§ **Try it**:
Using the records below, give the number of lines where the string "vaping" shows up. Add nothing to it.

** Opening The data block **

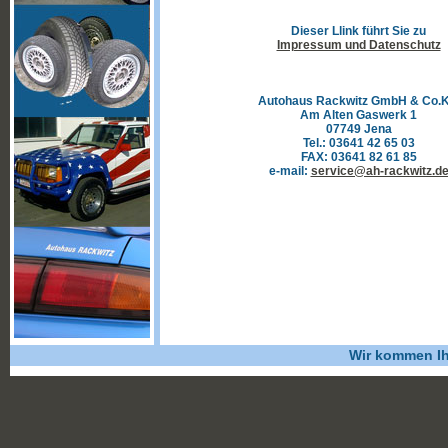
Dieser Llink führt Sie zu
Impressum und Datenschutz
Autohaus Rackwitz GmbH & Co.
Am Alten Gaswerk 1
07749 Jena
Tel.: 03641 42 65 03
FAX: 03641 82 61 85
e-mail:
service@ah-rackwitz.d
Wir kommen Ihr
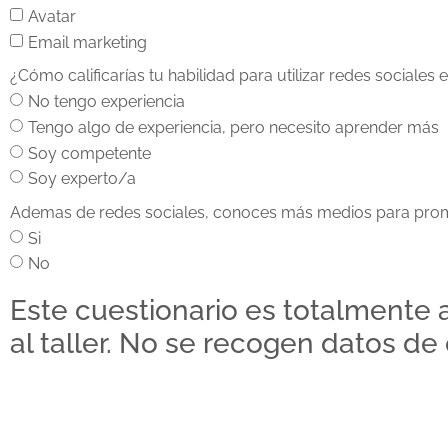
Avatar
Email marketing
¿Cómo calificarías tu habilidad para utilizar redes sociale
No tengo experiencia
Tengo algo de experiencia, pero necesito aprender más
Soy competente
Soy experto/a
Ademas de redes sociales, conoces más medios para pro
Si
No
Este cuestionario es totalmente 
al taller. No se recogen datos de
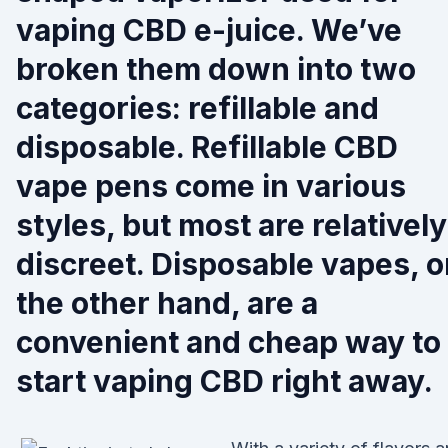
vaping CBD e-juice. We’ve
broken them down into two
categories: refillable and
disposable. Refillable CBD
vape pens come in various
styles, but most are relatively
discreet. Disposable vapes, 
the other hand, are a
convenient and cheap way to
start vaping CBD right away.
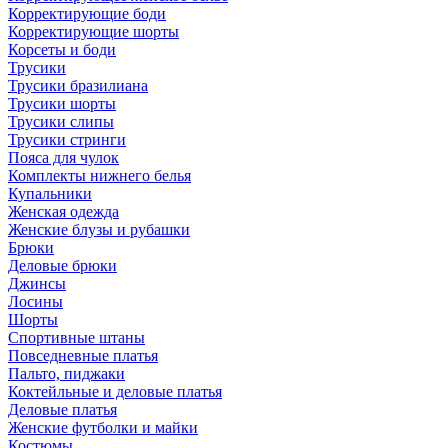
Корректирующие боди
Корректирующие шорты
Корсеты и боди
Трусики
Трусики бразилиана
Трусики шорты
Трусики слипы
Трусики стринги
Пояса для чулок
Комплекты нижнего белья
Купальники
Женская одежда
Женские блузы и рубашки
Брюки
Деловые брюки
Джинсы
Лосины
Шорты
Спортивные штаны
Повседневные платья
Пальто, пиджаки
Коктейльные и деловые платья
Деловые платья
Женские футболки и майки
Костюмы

** Closing The data block **
** Opening The data block **

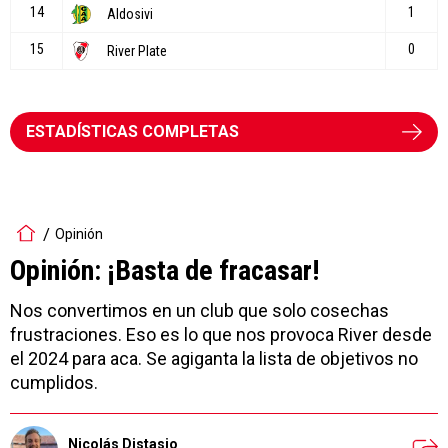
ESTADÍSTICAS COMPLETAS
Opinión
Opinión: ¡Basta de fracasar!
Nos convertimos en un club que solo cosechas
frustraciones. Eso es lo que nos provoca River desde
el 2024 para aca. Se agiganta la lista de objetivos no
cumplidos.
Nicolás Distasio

** Closing The data block **

§ **Reply to the task**:
2